## INSTRUCTIONS TO FOLLOW
Collect every line in the records below that contains the word "layout".
---*---
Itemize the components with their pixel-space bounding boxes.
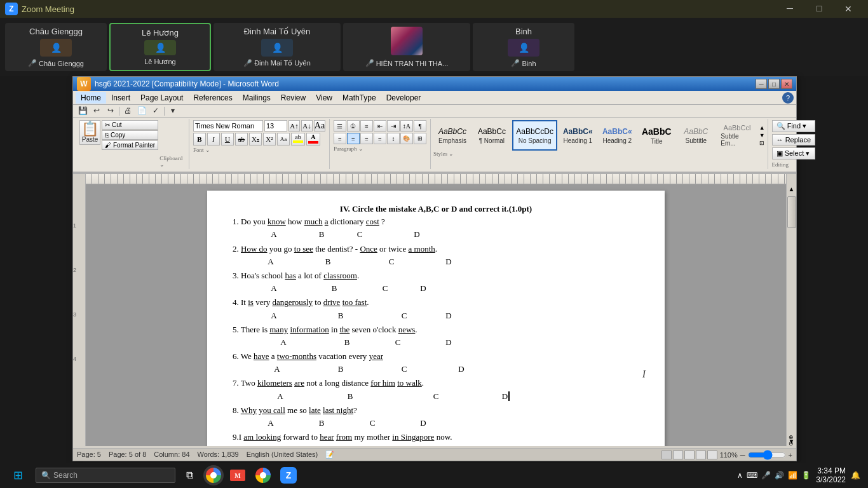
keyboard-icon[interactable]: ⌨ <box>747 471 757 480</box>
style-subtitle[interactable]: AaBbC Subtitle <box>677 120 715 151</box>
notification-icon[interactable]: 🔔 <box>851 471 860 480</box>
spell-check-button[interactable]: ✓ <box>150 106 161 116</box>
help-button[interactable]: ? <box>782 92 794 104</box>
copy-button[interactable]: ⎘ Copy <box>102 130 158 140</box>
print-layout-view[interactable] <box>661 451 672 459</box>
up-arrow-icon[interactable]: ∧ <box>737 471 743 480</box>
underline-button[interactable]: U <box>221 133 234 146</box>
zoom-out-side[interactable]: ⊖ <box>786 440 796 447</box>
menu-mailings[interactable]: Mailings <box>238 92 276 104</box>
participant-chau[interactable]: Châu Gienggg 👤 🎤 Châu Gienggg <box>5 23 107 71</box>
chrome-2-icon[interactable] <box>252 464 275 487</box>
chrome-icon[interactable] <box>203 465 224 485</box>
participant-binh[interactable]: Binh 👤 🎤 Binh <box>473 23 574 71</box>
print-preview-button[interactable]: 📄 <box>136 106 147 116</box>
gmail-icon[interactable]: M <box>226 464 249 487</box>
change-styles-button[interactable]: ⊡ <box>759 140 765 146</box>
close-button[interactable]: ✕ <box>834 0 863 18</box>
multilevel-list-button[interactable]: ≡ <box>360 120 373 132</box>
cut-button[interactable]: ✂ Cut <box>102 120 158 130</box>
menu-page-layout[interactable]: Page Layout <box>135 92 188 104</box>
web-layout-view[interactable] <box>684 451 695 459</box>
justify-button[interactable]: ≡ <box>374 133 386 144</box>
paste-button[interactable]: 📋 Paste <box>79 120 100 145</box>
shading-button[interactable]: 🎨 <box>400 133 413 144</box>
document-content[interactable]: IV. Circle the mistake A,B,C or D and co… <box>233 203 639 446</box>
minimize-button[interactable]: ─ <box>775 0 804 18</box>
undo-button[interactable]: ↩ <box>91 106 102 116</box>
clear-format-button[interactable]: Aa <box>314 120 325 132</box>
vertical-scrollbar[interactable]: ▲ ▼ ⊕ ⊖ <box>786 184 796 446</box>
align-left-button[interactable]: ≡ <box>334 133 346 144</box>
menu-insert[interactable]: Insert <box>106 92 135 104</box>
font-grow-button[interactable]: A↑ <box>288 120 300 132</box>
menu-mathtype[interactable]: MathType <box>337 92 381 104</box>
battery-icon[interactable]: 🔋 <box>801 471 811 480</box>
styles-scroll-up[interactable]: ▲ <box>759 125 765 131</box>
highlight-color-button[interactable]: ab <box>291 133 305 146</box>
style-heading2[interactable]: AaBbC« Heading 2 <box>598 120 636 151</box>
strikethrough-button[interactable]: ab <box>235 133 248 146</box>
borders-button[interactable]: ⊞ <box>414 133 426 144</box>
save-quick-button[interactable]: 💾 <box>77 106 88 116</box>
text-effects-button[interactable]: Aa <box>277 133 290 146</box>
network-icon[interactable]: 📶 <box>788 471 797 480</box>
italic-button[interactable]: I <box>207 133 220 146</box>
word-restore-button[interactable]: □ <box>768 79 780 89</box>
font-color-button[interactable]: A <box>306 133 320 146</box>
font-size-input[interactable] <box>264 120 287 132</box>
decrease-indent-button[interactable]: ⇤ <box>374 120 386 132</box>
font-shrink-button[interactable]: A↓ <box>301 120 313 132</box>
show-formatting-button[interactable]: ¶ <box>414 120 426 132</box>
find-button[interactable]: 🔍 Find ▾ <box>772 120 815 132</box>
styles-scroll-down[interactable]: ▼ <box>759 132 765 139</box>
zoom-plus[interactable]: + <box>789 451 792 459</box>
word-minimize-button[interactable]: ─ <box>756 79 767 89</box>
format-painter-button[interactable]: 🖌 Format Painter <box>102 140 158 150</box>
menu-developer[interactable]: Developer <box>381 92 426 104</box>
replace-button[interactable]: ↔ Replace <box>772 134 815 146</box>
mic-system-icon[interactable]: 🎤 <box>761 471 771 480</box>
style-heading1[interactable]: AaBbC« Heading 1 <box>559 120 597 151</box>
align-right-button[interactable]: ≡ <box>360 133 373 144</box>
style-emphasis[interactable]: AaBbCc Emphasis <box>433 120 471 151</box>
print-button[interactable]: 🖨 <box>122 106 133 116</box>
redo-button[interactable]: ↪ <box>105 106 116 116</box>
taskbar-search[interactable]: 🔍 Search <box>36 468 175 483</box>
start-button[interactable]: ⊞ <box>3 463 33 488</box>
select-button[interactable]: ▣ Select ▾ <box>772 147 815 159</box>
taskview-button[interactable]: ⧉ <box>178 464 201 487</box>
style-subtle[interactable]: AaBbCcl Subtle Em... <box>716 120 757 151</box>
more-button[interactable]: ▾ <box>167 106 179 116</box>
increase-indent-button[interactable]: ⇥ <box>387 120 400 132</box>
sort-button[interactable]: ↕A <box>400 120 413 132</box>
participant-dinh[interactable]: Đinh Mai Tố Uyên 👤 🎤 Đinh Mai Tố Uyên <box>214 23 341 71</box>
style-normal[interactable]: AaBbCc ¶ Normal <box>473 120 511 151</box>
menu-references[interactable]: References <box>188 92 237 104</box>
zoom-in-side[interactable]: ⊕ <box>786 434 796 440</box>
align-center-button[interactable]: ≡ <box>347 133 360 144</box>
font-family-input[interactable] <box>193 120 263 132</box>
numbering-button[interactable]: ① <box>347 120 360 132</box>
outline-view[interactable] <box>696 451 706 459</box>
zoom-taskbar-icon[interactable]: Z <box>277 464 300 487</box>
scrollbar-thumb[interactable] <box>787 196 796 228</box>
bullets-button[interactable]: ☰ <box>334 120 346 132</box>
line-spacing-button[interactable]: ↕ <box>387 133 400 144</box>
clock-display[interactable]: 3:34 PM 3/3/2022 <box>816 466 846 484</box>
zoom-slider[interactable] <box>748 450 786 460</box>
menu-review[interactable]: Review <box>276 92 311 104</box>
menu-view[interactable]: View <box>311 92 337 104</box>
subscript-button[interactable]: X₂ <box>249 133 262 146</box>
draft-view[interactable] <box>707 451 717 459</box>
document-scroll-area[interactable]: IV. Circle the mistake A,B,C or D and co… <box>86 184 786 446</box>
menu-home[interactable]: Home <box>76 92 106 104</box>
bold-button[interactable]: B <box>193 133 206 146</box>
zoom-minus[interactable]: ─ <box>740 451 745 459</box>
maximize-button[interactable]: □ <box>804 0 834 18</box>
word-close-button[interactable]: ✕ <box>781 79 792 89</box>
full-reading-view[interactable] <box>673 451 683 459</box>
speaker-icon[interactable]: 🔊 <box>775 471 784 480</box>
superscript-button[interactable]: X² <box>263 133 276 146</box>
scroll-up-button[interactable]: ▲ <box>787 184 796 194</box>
---*---
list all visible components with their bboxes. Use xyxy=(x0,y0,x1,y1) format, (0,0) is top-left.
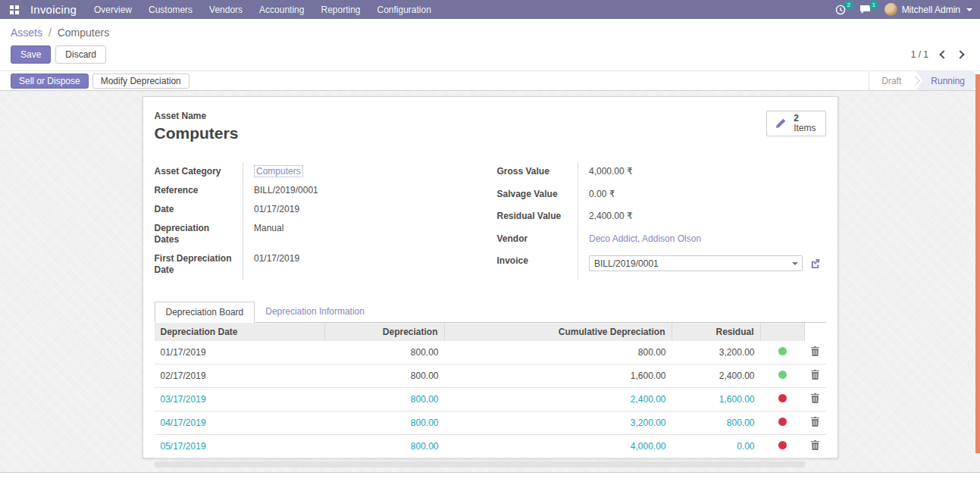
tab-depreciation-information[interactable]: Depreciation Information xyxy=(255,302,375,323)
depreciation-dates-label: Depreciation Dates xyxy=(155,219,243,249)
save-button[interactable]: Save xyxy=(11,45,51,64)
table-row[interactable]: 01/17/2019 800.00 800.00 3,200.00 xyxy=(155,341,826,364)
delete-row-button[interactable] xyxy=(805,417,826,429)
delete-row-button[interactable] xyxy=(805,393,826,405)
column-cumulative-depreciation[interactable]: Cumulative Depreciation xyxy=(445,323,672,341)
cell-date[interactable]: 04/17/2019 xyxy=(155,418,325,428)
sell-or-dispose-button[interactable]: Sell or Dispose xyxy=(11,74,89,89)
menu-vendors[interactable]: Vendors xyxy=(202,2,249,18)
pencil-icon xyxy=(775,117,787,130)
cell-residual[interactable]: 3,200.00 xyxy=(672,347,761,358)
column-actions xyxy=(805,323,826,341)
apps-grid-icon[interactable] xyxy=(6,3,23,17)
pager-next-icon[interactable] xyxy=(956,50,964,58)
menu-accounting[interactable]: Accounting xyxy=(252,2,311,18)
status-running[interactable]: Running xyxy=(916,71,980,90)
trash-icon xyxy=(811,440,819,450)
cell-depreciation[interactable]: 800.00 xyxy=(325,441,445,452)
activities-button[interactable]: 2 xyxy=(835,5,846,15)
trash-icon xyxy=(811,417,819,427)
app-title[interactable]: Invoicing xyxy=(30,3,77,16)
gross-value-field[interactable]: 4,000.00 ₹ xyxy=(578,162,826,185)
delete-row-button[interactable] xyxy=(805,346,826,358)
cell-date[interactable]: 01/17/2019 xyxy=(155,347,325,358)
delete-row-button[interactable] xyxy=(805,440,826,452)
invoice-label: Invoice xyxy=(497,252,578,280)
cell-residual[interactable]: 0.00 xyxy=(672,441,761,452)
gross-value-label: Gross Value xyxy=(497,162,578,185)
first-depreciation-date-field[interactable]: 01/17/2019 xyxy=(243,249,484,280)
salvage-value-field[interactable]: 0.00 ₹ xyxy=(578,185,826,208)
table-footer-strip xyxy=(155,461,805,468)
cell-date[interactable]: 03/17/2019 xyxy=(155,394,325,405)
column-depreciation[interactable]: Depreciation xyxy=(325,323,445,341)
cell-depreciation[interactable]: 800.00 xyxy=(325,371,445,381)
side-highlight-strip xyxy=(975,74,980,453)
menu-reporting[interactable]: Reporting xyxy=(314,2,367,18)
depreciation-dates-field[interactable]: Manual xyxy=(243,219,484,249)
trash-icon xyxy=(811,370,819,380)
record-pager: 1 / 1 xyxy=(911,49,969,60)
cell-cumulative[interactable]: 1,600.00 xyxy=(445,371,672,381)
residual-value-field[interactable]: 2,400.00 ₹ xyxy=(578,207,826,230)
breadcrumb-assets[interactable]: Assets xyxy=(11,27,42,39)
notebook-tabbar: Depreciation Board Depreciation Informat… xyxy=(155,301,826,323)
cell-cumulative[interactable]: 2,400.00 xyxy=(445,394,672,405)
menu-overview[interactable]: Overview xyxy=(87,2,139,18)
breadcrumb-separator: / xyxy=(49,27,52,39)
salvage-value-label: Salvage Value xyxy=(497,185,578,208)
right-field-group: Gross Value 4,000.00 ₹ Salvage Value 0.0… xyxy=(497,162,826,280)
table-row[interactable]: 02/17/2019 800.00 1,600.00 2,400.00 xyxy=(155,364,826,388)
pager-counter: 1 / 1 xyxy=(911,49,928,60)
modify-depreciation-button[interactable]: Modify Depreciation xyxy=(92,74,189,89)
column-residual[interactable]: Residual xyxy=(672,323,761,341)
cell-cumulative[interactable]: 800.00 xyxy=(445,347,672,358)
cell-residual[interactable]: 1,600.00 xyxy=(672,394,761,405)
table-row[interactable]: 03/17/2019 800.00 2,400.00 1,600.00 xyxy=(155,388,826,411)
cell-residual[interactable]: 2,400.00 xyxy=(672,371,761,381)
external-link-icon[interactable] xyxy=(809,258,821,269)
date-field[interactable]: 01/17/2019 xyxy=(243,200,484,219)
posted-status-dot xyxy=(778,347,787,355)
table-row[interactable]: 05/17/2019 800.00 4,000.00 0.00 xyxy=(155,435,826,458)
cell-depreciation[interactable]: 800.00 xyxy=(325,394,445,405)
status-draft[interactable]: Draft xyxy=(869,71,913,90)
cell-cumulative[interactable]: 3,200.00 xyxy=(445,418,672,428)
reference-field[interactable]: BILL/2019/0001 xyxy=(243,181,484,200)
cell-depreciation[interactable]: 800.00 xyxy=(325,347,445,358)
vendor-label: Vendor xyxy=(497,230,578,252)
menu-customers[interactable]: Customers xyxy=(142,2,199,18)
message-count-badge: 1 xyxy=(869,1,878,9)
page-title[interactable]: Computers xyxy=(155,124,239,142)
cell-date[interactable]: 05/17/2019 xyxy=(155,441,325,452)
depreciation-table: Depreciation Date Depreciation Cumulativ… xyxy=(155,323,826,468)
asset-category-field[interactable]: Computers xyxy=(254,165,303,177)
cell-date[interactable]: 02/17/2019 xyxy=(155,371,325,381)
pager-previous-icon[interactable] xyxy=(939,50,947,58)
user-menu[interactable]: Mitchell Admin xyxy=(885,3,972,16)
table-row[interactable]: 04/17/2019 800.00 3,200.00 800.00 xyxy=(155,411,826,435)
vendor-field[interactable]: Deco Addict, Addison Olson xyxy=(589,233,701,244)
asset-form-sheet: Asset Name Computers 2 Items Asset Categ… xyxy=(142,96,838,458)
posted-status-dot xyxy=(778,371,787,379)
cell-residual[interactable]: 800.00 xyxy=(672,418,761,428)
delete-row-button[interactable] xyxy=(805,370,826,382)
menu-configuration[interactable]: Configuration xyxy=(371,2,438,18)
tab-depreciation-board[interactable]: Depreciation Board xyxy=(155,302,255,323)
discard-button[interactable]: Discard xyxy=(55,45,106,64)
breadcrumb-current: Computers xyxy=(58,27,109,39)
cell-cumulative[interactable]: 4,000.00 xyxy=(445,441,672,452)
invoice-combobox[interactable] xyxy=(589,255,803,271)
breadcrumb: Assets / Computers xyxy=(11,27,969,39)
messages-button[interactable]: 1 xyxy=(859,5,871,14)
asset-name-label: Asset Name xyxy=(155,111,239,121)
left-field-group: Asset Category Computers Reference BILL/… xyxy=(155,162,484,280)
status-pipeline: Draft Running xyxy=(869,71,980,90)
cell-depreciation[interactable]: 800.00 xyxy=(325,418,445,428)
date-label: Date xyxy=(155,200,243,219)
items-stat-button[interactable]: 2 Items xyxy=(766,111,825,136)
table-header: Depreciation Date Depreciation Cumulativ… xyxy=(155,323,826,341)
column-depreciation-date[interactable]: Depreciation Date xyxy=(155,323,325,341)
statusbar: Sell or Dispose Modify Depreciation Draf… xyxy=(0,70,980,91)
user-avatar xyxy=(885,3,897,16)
---*---
## ANSWER AREA
print-layout-view[interactable] <box>661 451 672 459</box>
menu-page-layout[interactable]: Page Layout <box>135 92 188 104</box>
web-layout-view[interactable] <box>684 451 695 459</box>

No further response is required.